Alcune domande sorgono spontanee: sono gli stessi professori a comportarsi in modo più selettivo con le ricercatrici donne oppure sono le donne stesse ad autoescludersi dalla carriera accademica? Perché? Ed è sempre stato così?
“All’inizio della carriera nel mio laboratorio eravamo metà uomini e metà donne” racconta a OggiScienza Jack Szostak, premio Nobel per la medicina e professore all’Università di Harvard, inclusa nello studio. “Ora in effetti siamo vicini all’80% in favore dei maschi, il che conferma i risultati di questa ricerca”. Un cambiamento forse in parte dovuto anche allo slittamento delle sue ricerche dai temi prettamente biologici a quelli chimici, a cui da sempre gli uomini sono più interessati, ma che potrebbe essere una conseguenza, ammette Szostak, proprio del fatto che dopo il premio Nobel il laboratorio abbia raggiunto una certa fama. “Se fosse così”, continua il professore, “potrebbe significare che le giovani ricercatrici sono davvero meno incoraggiate a farsi spazio nei laboratori prestigiosi, ma un’ulteriore spiegazione potrebbe essere che le ragazze preferiscono essere seguite da un capo donna”.

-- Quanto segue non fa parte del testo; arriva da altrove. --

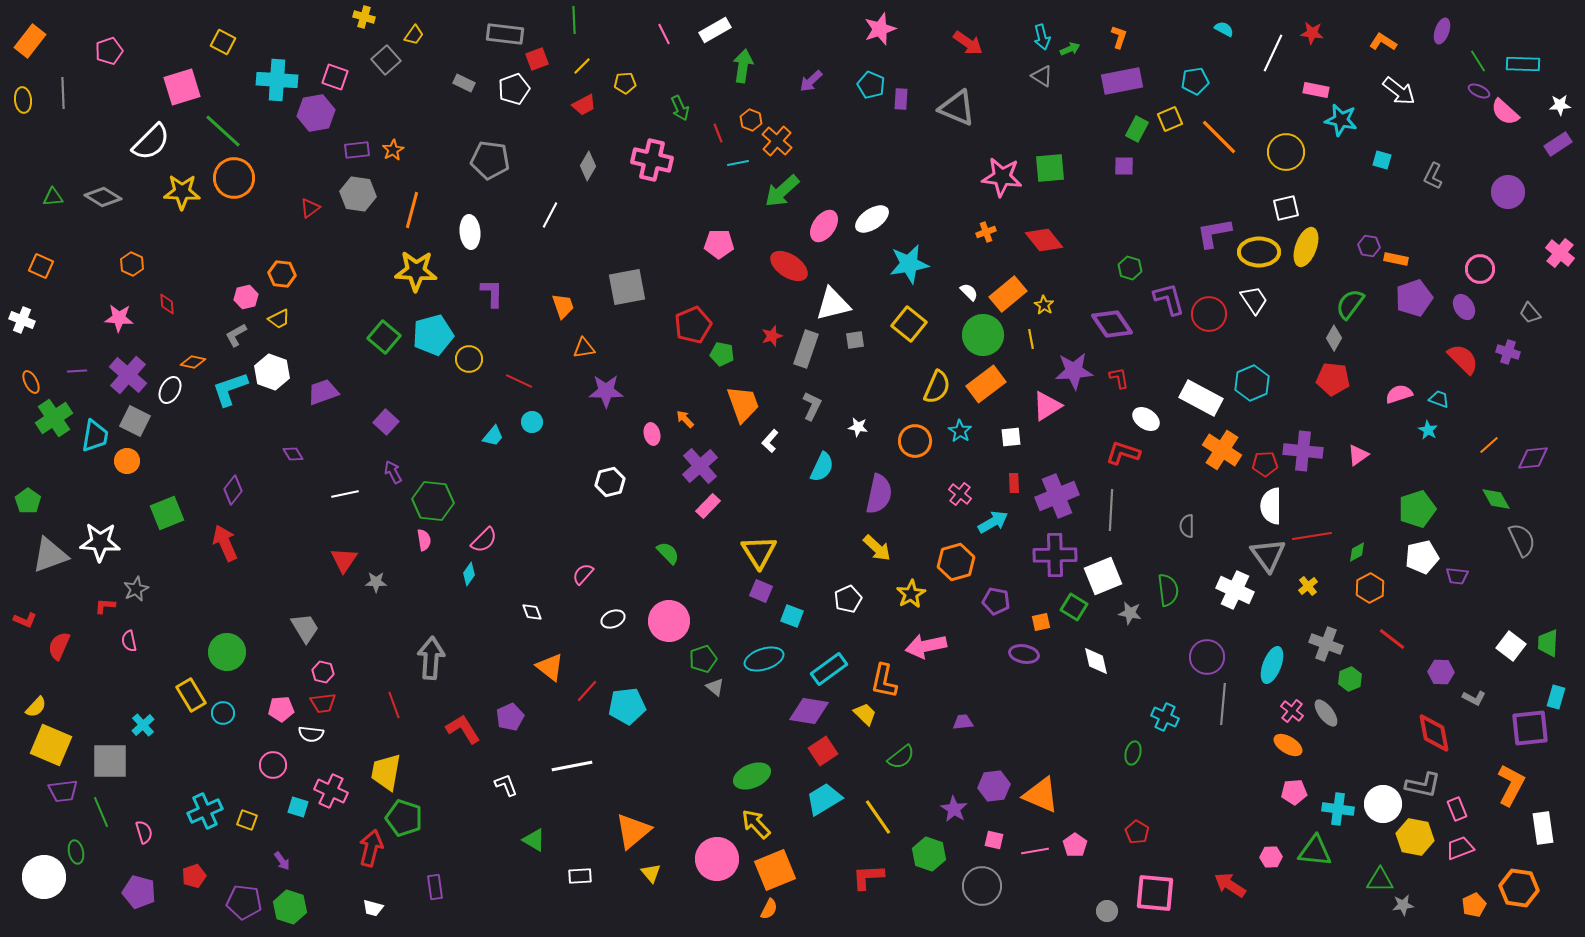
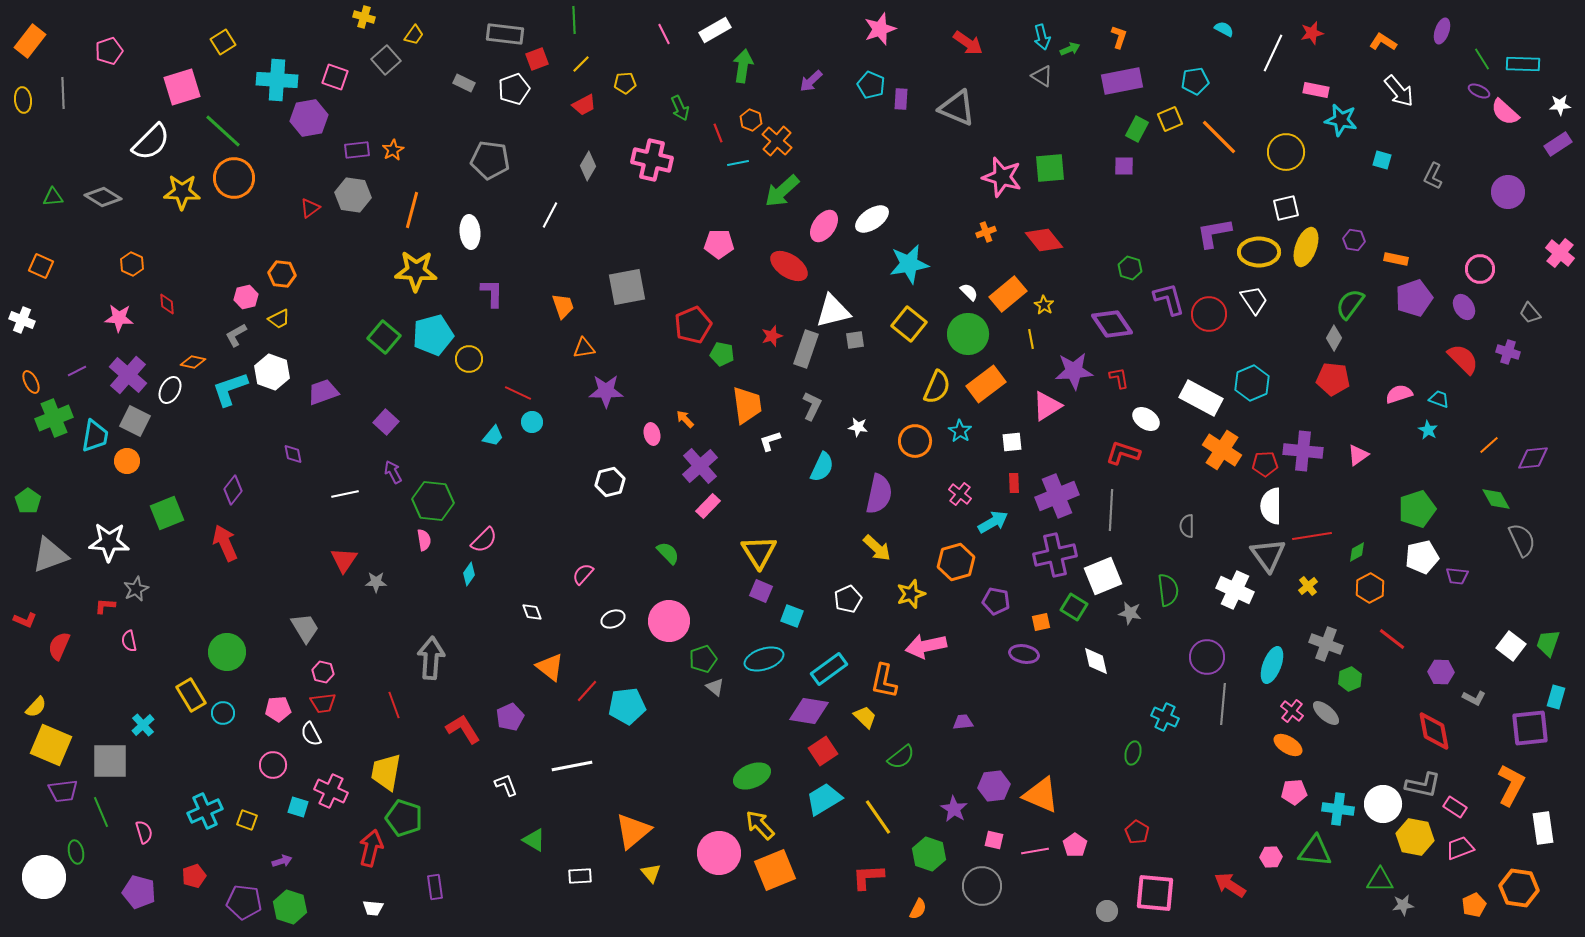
red star at (1312, 33): rotated 20 degrees counterclockwise
yellow square at (223, 42): rotated 30 degrees clockwise
green line at (1478, 61): moved 4 px right, 2 px up
yellow line at (582, 66): moved 1 px left, 2 px up
white arrow at (1399, 91): rotated 12 degrees clockwise
purple hexagon at (316, 113): moved 7 px left, 5 px down
pink star at (1002, 177): rotated 9 degrees clockwise
gray hexagon at (358, 194): moved 5 px left, 1 px down
purple hexagon at (1369, 246): moved 15 px left, 6 px up
white triangle at (833, 304): moved 7 px down
green circle at (983, 335): moved 15 px left, 1 px up
purple line at (77, 371): rotated 24 degrees counterclockwise
red line at (519, 381): moved 1 px left, 12 px down
orange trapezoid at (743, 404): moved 4 px right, 1 px down; rotated 12 degrees clockwise
green cross at (54, 418): rotated 12 degrees clockwise
white square at (1011, 437): moved 1 px right, 5 px down
white L-shape at (770, 441): rotated 30 degrees clockwise
purple diamond at (293, 454): rotated 20 degrees clockwise
white star at (100, 542): moved 9 px right
purple cross at (1055, 555): rotated 12 degrees counterclockwise
yellow star at (911, 594): rotated 12 degrees clockwise
green trapezoid at (1548, 643): rotated 16 degrees clockwise
pink pentagon at (281, 709): moved 3 px left
gray ellipse at (1326, 713): rotated 12 degrees counterclockwise
yellow trapezoid at (865, 714): moved 3 px down
red diamond at (1434, 733): moved 2 px up
white semicircle at (311, 734): rotated 55 degrees clockwise
pink rectangle at (1457, 809): moved 2 px left, 2 px up; rotated 35 degrees counterclockwise
yellow arrow at (756, 824): moved 4 px right, 1 px down
pink circle at (717, 859): moved 2 px right, 6 px up
purple arrow at (282, 861): rotated 72 degrees counterclockwise
white trapezoid at (373, 908): rotated 10 degrees counterclockwise
orange semicircle at (769, 909): moved 149 px right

Esiste una soluzione per colmare il divario e pareggiare i conti? “Ci sarebbero un sacco di cose fare” va avanti Szostak, “ma il primo passo è sicuramente quello di incoraggiare le ragazze innanzitutto a studiare e poi provare a fare carriera nel mondo della scienza e della matematica, indirizzandole anche verso i laboratori di più alto livello e quelli più competitivi”.
Lo studio di Sheltzer e Smith non risponde di fatto al perché la situazione femminile dentro ai laboratori di biologia sia così critica rispetto a quella maschile, né ha la pretesa di descrivere la situazione a livello globale. A tal proposito, si può prendere a riferimento questa mappa interattiva che descrive le condizioni in molti paesi del mondo e che, contrariamente alle aspettative, mostra una percentuale di donne nella ricerca più significativa in molti stati sotto la soglia della povertà rispetto che in Europa. Certo è che rilevare questi dati porta inevitabilmente a riconoscere un problema, ed è un’ottima occasione per riflettere, analizzarlo e provare a risolverlo. “La nostra speranza” spiegano infatti i due autori nelle conclusioni dell’articolo, “è che il nostro lavoro porti a una maggior consapevolezza delle dinamiche con cui il genere di appartenenza continua a giocare un ruolo determinante nel plasmare le traiettorie professionali dei giovani scienziati”.